Dieser Umstand fiel der CDU-Fraktion schon immer schwer – besonders ihrem Vorsitzenden. Wir erinnern uns an die – zu Unrecht so benannte – Lex Landowsky. Diese eingeräumte Frist von fünf Jahren hat er noch um gut sechs Monate überzogen. Auch dabei hat er noch auf beiden Stühlen gesessen. Noch am 13. Juni 1996 schrieb die „Berliner Morgenpost“:
Den Buchstaben des Gesetzes wurde Rechnung getragen, aber nicht dem Geist des Gesetzes. Aus dieser Konstellation bestehe weiter die große Gefahr von Interessenkollisionen des Politikers und Denkers Landowsky, monieren die Grünen. Für Landowsky ist diese Kritik abwegig. Er hält das von Mompers rot-grüner Koalition verabschiedete Wahlgesetz für verfassungswidrig. Dies habe bereits das Berliner Landgericht in der Klage des CDU-Abgeordneten HeinzViktor Simon angedeutet.

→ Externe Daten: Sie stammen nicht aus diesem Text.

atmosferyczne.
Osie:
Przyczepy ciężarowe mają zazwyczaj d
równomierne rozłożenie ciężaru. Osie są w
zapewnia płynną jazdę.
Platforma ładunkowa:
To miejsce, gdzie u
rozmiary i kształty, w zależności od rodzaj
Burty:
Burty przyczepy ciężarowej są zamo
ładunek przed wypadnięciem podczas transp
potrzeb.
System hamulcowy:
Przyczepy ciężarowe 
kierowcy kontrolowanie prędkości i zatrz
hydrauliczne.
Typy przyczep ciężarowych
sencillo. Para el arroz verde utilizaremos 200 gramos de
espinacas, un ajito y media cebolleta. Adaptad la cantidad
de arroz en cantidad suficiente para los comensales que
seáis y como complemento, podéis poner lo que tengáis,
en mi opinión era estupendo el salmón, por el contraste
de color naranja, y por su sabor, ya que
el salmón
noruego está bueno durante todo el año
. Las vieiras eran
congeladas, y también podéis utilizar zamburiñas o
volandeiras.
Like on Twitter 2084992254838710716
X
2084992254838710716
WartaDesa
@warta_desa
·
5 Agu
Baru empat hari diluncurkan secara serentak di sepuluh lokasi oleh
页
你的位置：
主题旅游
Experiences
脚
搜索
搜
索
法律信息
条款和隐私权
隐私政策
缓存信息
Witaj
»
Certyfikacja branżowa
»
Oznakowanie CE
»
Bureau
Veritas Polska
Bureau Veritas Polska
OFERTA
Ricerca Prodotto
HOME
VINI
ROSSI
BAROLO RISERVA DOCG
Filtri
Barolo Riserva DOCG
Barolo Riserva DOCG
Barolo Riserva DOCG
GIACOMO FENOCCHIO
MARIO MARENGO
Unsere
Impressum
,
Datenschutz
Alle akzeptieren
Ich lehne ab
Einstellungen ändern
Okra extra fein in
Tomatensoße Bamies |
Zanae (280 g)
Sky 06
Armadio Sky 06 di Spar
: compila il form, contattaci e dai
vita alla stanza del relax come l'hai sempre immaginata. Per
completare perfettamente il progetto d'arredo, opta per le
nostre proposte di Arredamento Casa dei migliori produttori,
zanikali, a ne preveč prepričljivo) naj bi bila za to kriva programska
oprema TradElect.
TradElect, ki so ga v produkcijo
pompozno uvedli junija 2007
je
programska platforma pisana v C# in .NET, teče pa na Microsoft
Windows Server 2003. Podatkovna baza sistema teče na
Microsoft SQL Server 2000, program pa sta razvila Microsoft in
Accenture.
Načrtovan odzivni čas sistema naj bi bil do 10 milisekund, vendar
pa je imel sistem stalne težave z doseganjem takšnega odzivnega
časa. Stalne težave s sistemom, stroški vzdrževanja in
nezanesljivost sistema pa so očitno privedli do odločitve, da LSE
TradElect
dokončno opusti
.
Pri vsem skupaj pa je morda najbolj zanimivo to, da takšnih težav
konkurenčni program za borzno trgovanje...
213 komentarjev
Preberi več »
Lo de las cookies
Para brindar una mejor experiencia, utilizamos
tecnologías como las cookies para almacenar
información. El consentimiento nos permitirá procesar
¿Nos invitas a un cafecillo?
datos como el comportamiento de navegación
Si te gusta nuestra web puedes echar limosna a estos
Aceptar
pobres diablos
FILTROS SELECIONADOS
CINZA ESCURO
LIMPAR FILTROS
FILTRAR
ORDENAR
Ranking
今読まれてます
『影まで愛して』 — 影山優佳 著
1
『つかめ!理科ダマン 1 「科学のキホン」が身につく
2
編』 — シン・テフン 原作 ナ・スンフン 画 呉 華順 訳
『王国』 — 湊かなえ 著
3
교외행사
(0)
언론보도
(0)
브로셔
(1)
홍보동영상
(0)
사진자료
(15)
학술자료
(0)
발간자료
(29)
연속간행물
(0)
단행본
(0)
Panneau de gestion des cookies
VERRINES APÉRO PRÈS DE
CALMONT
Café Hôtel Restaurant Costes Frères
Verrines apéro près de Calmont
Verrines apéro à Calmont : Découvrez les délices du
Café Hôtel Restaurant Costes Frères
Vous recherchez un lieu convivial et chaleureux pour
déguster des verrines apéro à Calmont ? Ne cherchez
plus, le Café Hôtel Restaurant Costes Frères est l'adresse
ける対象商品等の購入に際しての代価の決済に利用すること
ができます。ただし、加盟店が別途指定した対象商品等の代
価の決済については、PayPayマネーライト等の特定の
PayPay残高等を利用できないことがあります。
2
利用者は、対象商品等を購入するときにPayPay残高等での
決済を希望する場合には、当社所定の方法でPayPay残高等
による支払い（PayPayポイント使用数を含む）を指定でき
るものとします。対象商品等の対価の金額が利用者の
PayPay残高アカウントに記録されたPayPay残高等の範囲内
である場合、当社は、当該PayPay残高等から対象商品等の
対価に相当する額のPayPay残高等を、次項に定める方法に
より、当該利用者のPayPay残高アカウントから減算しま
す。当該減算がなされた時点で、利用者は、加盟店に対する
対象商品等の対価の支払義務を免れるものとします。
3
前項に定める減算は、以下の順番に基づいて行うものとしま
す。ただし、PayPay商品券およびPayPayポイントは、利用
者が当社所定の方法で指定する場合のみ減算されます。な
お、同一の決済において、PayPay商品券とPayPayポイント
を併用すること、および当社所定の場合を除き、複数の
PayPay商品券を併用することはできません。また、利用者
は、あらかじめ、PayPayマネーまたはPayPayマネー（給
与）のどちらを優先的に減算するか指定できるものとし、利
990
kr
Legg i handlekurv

So Landowsky noch, nachdem er sozusagen ein bisschen schwanger, ein bisschen gegen das Gesetz verstoßend in der letzten Legislaturperiode sechs Monate hier gesessen hatte. Die Hoffnung auf Simon war trügerisch. Herr Simon hat vor dem Bundesverfassungsgericht mit Pauken und Trompeten verloren. Aber nun heute – geradezu Mitleid heischend – zu sagen – wir haben es gar nicht geglaubt –, diese Konstruktion bürde einem doch eine Menge an Belastung auf. Und Freund Eberhard sagt: Du musst Prioritäten setzen, Klaus-Rüdiger! – Wir haben seit über zehn Jahren gesagt, dass diese Machtkonstellation missbrauchsanfällig ist. Herr Riebschläger, Herr Lüdtke und Herr Kujat haben Konsequenzen gezogen. Nur Sie glaubten immer, diesen Konsequenzen ausweichen zu können. Nur Sie wollen noch bis zum 23. Mai Ihre beiden Stühle verteidigen. Das wird Ihnen nicht gelingen! Sie wurden nicht nur einmal gewarnt, sondern hundertfach. Diese Warnungen wollten Sie nicht hören. Jetzt haben Sie den Schlamassel; jetzt kommt es – wie man neudeutsch sagt – recht hart für Sie. Aber Mitleid gibt es wenig.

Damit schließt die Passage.